### Prompt
Find the line in the entries below that contains "Word (340, 266)". Repeat it exactly, and every line after it through the line that contains "Unsupervised".

### Data for review
>>>>

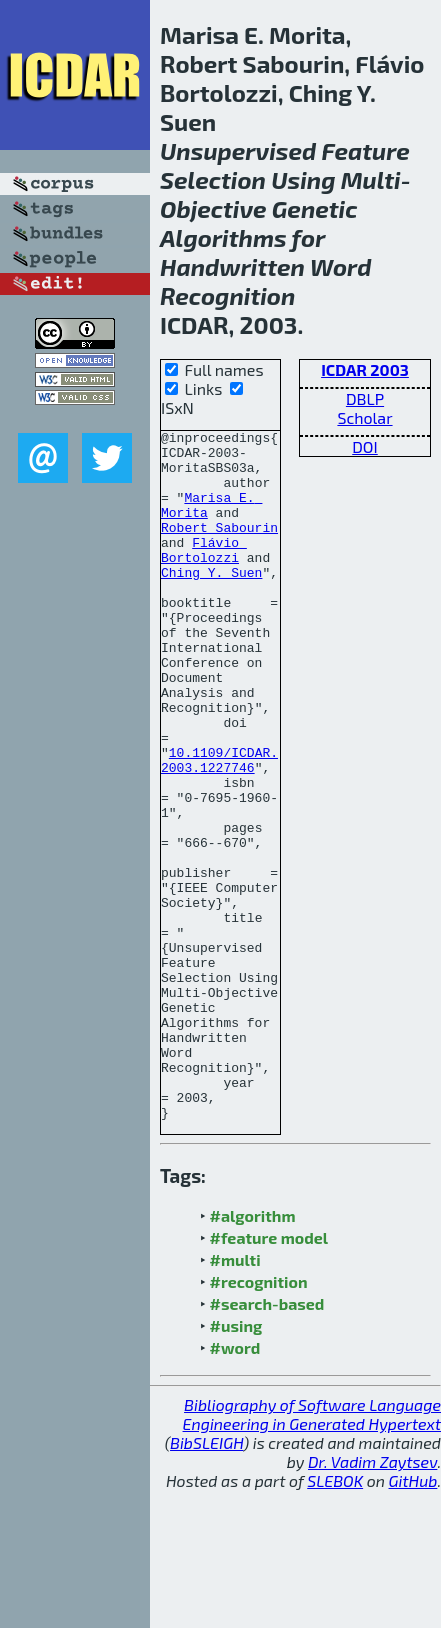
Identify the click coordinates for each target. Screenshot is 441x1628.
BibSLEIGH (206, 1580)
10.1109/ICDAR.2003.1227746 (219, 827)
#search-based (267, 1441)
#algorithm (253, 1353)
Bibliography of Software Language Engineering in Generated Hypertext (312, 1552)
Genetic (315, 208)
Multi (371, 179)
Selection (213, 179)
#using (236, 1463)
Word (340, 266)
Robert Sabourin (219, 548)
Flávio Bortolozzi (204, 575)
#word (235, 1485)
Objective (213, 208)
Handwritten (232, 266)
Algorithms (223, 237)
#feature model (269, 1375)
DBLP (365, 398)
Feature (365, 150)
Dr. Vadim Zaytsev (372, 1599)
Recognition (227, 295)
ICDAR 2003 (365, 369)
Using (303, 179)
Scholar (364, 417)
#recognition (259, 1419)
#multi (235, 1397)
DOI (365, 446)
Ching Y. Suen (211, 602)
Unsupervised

<<<<
>>>>

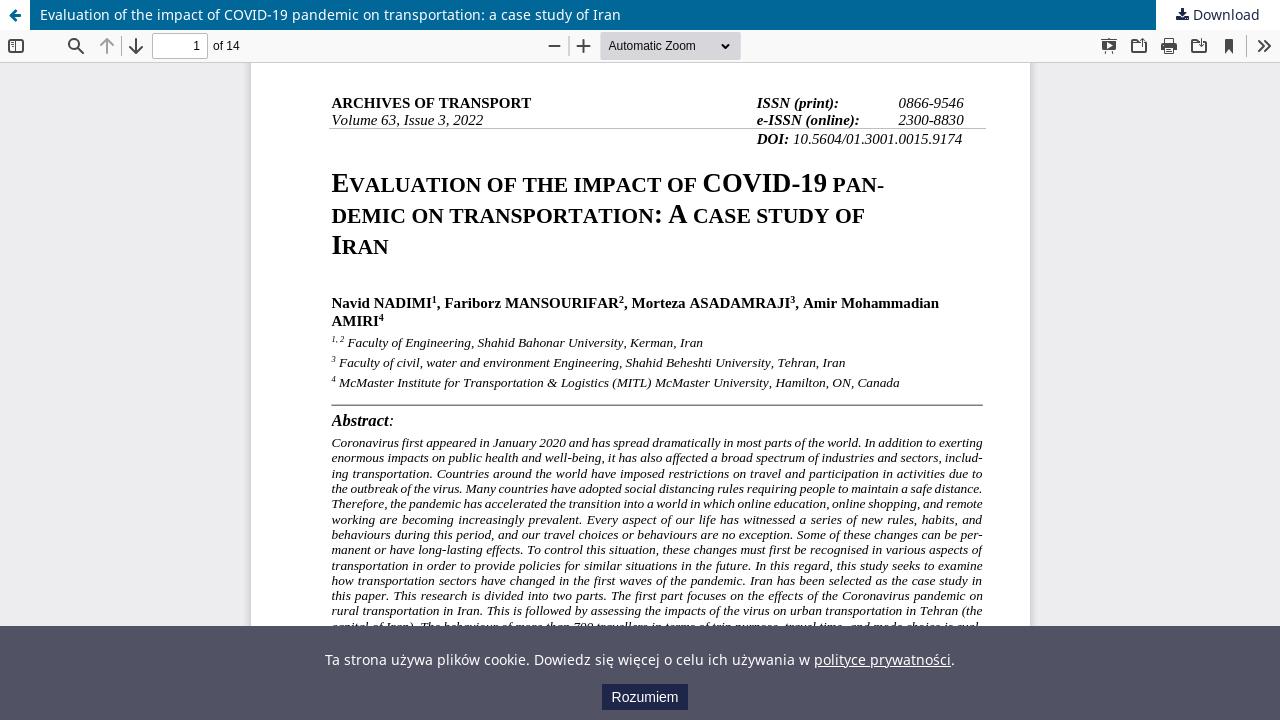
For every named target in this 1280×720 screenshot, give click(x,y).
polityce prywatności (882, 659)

<<<<

### Result below
Word (340, 266)
Robert Sabourin (219, 548)
Flávio Bortolozzi (204, 575)
#word (235, 1485)
Objective (213, 208)
Handwritten (232, 266)
Algorithms (223, 237)
#feature model (269, 1375)
DBLP (365, 398)
Feature (365, 150)
Dr. Vadim Zaytsev (372, 1599)
Recognition (227, 295)
ICDAR 2003 (365, 369)
Using (303, 179)
Scholar (364, 417)
#recognition (259, 1419)
#multi (235, 1397)
DOI (365, 446)
Ching Y. Suen (211, 602)
Unsupervised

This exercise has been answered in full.